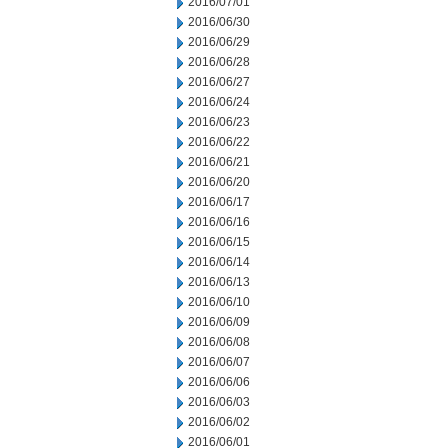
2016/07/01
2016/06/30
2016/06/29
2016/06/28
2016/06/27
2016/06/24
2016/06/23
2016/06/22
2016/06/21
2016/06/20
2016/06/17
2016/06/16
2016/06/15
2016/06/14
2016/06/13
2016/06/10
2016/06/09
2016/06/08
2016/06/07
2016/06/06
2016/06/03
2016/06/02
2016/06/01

==

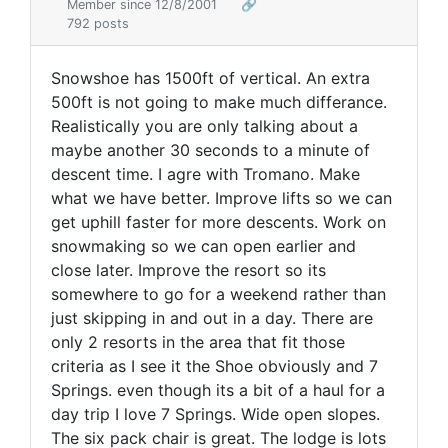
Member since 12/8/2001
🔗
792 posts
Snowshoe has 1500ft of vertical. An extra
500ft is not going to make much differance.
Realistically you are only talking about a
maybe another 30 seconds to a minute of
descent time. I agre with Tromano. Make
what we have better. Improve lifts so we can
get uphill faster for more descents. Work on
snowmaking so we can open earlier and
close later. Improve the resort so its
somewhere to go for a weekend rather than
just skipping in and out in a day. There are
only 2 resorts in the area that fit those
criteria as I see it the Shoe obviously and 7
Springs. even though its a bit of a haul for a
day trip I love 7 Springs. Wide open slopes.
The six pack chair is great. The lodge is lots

...

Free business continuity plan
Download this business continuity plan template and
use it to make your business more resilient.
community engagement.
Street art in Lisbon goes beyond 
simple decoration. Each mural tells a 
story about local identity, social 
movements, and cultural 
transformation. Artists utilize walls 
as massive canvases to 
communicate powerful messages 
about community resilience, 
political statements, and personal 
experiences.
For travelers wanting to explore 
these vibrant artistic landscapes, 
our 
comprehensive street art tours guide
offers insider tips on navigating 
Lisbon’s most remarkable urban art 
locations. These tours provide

*Work to be completed:* Where the line holding "Snowshoe has 1500ft of vertical. An extra" appears in the listing above, start reproducing exactly, and end with the line holding "snowmaking so we can open earlier and".

*Exercise output:*
Snowshoe has 1500ft of vertical. An extra
500ft is not going to make much differance.
Realistically you are only talking about a
maybe another 30 seconds to a minute of
descent time. I agre with Tromano. Make
what we have better. Improve lifts so we can
get uphill faster for more descents. Work on
snowmaking so we can open earlier and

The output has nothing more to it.